PROBLEM REQUIREMENTS:
From the entries below, write out exactly the lines between the line holding "verktøy for å snakke med ungdommen om deres" and the line holding "находящихся на территории", inclusive, excluding any pictures.
· · ·
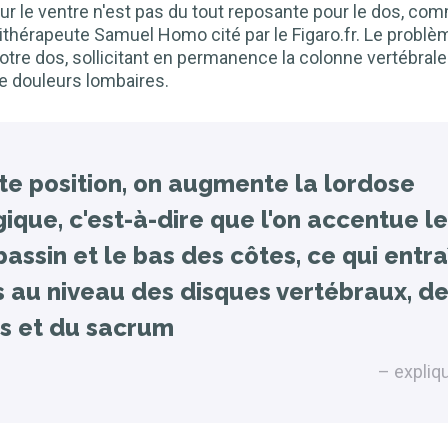
 sur le ventre n'est pas du tout reposante pour le dos, co
sithérapeute Samuel Homo cité par le Figaro.fr. Le problè
otre dos, sollicitant en permanence la colonne vertébrale
 de douleurs lombaires.
te position, on augmente la lordose
ique, c'est-à-dire que l'on accentue l
bassin et le bas des côtes, ce qui entr
s au niveau des disques vertébraux, d
s et du sacrum
expliqu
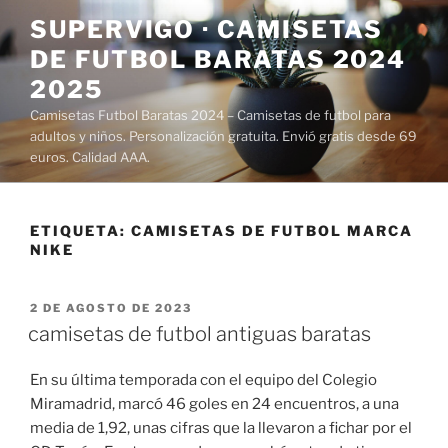
Saltar
SUPERVIGO · CAMISETAS
al
DE FUTBOL BARATAS 2024
contenido
2025
Camisetas Futbol Baratas 2024 – Camisetas de futbol para
adultos y niños. Personalización gratuita. Envió gratis desde 69
euros. Calidad AAA.
ETIQUETA:
CAMISETAS DE FUTBOL MARCA
NIKE
PUBLICADO
2 DE AGOSTO DE 2023
EL
camisetas de futbol antiguas baratas
En su última temporada con el equipo del Colegio
Miramadrid, marcó 46 goles en 24 encuentros, a una
media de 1,92, unas cifras que la llevaron a fichar por el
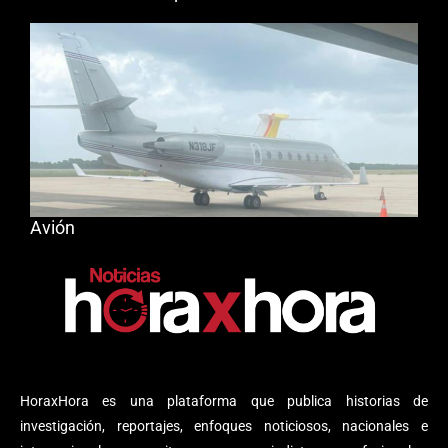
Avión
HoraxHora es una plataforma que publica historias de
investigación, reportajes, enfoques noticiosos, nacionales e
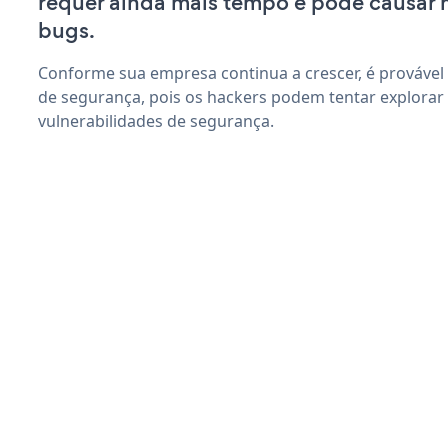
requer ainda mais tempo e pode causar
bugs.
Conforme sua empresa continua a crescer, é provável
de segurança, pois os hackers podem tentar explorar
vulnerabilidades de segurança.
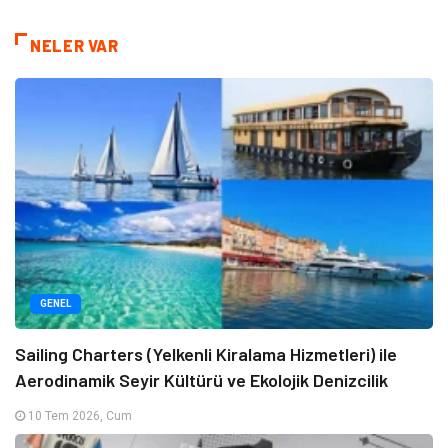
NELER VAR
GENEL
Sailing Charters (Yelkenli Kiralama Hizmetleri) ile
Aerodinamik Seyir Kültürü ve Ekolojik Denizcilik
10 Tem 2026, Cum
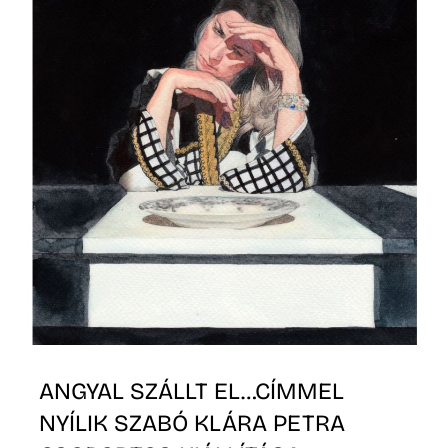
N
ANGYAL SZÁLLT EL…CÍMMEL
NYÍLIK SZABÓ KLÁRA PETRA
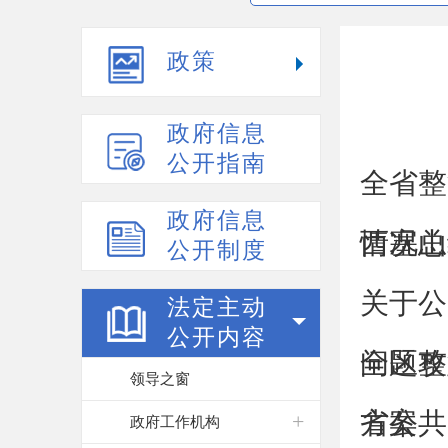
政策
政府信息
公开指南
全省整
政府信息
情况总
西塞山
公开制度
关于公
法定主动
公开内容
问题攻
全区整
领导之窗
方案
省公共
政府工作机构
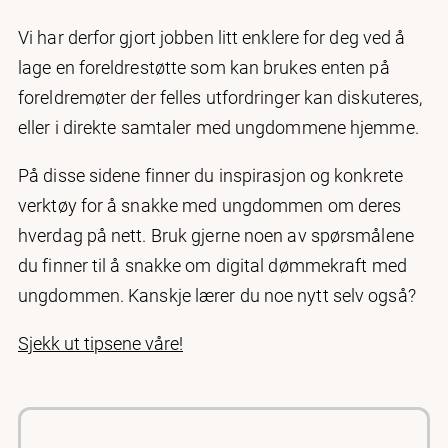
Vi har derfor gjort jobben litt enklere for deg ved å
lage en foreldrestøtte som kan brukes enten på
foreldremøter der felles utfordringer kan diskuteres,
eller i direkte samtaler med ungdommene hjemme.
På disse sidene finner du inspirasjon og konkrete
verktøy for å snakke med ungdommen om deres
hverdag på nett. Bruk gjerne noen av spørsmålene
du finner til å snakke om digital dømmekraft med
ungdommen. Kanskje lærer du noe nytt selv også?
Sjekk ut tipsene våre!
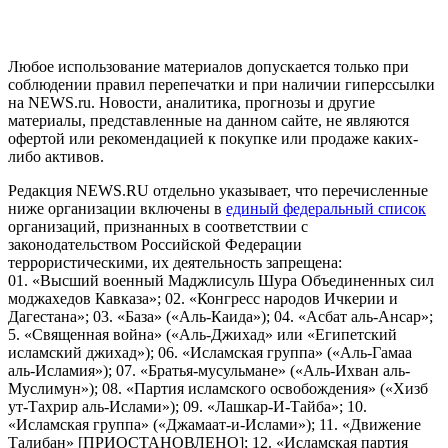
пользователей сети "Интернет", находящихся на территории
Российской Федерации)
Любое использование материалов допускается только при
соблюдении правил перепечатки и при наличии гиперссылки
на NEWS.ru. Новости, аналитика, прогнозы и другие
материалы, представленные на данном сайте, не являются
офертой или рекомендацией к покупке или продаже каких-
либо активов.
Редакция NEWS.RU отдельно указывает, что перечисленные
ниже организации включены в
единый федеральный список
организаций, признанных в соответствии с
законодательством Российской Федерации
террористическими, их деятельность запрещена:
01. «Высший военный Маджлисуль Шура Объединенных сил
моджахедов Кавказа»; 02. «Конгресс народов Ичкерии и
Дагестана»; 03. «База» («Аль-Каида»); 04. «Асбат аль-Ансар»;
5. «Священная война» («Аль-Джихад» или «Египетский
исламский джихад»); 06. «Исламская группа» («Аль-Гамаа
аль-Исламия»); 07. «Братья-мусульмане» («Аль-Ихван аль-
Муслимун»); 08. «Партия исламского освобождения» («Хизб
ут-Тахрир аль-Ислами»); 09. «Лашкар-И-Тайба»; 10.
«Исламская группа» («Джамаат-и-Ислами»); 11. «Движение
Талибан» [ПРИОСТАНОВЛЕНО]; 12. «Исламская партия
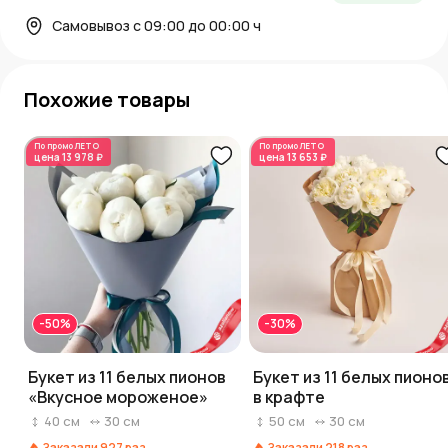
Самовывоз с 09:00 до 00:00 ч
Похожие товары
По промо
ЛЕТО
По промо
ЛЕТО
цена
13 978 ₽
цена
13 653 ₽
-50%
-30%
Букет из 11 белых пионов
Букет из 11 белых пионо
«Вкусное мороженое»
в крафте
40
см
30
см
50
см
30
см
Заказали
927
раз
Заказали
218
раз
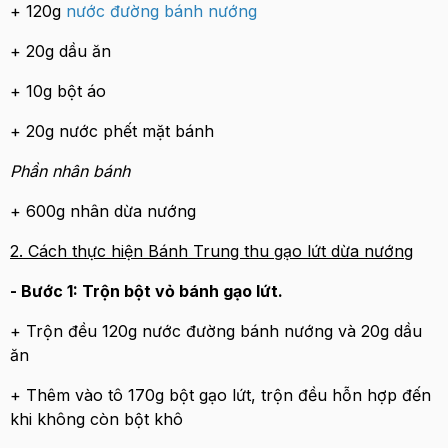
+ 120g
nước đường bánh nướng
+ 20g dầu ăn
+ 10g bột áo
+ 20g nước phết mặt bánh
Phần nhân bánh
+ 600g nhân dừa nướng
2. Cách thực hiện Bánh Trung thu gạo lứt dừa nướng
- Bước 1: Trộn bột vỏ bánh gạo lứt.
+ Trộn đều 120g nước đường bánh nướng và 20g dầu
ăn
+ Thêm vào tô 170g bột gạo lứt, trộn đều hỗn hợp đến
khi không còn bột khô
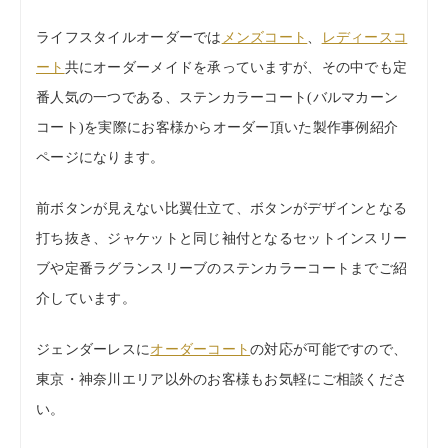
ライフスタイルオーダーでは
メンズコート
、
レディースコ
ート
共にオーダーメイドを承っていますが、その中でも定
番人気の一つである、ステンカラーコート(バルマカーン
コート)を実際にお客様からオーダー頂いた製作事例紹介
ページになります。
前ボタンが見えない比翼仕立て、ボタンがデザインとなる
打ち抜き、ジャケットと同じ袖付となるセットインスリー
ブや定番ラグランスリーブのステンカラーコートまでご紹
介しています。
ジェンダーレスに
オーダーコート
の対応が可能ですので、
東京・神奈川エリア以外のお客様もお気軽にご相談くださ
い。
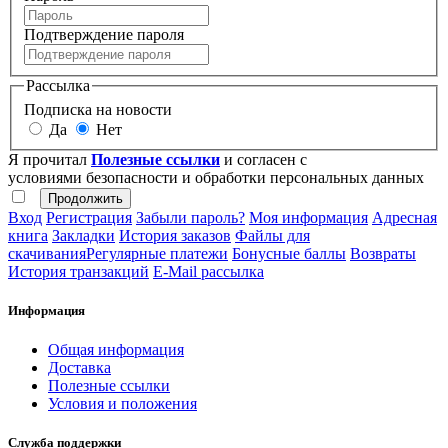
Подтверждение пароля
Рассылка
Подписка на новости
Да
Нет
Я прочитал
Полезные ссылки
и согласен с
условиями безопасности и обработки персональных данных
Вход
Регистрация
Забыли пароль?
Моя информация
Адресная
книга
Закладки
История заказов
Файлы для
скачивания
Регулярные платежи
Бонусные баллы
Возвраты
История транзакций
E-Mail рассылка
Информация
Общая информация
Доставка
Полезные ссылки
Условия и положения
Служба поддержки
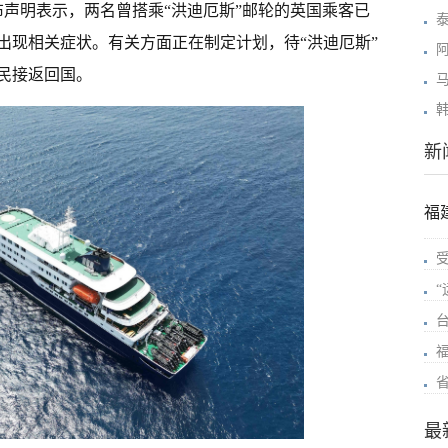
布声明表示，两名曾搭乘“洪迪厄斯”邮轮的英国乘客已
出现相关症状。有关方面正在制定计划，待“洪迪厄斯”
民接返回国。
新
福
最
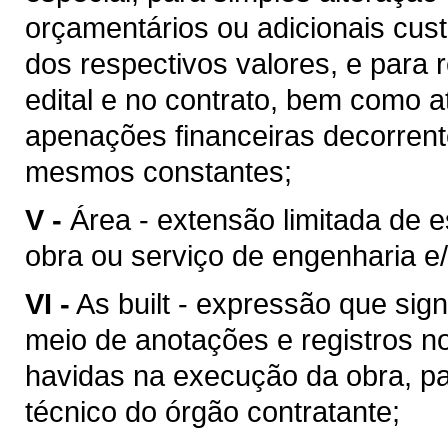
orçamentários ou adicionais cu
dos respectivos valores, e para 
edital e no contrato, bem como 
apenações financeiras decorren
mesmos constantes;
V -
Área - extensão limitada de 
obra ou serviço de engenharia e/
VI -
As built - expressão que sig
meio de anotações e registros no
havidas na execução da obra, pa
técnico do órgão contratante;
· · ·
ANSWER TO THE EXERCISE:
verktøy for å snakke med ungdommen om deres
hverdag på nett. Bruk gjerne noen av spørsmålene
du finner til å snakke om digital dømmekraft med
ungdommen. Kanskje lærer du noe nytt selv også?
Sjekk ut tipsene våre!
пользователей сети "Интернет", находящихся на территории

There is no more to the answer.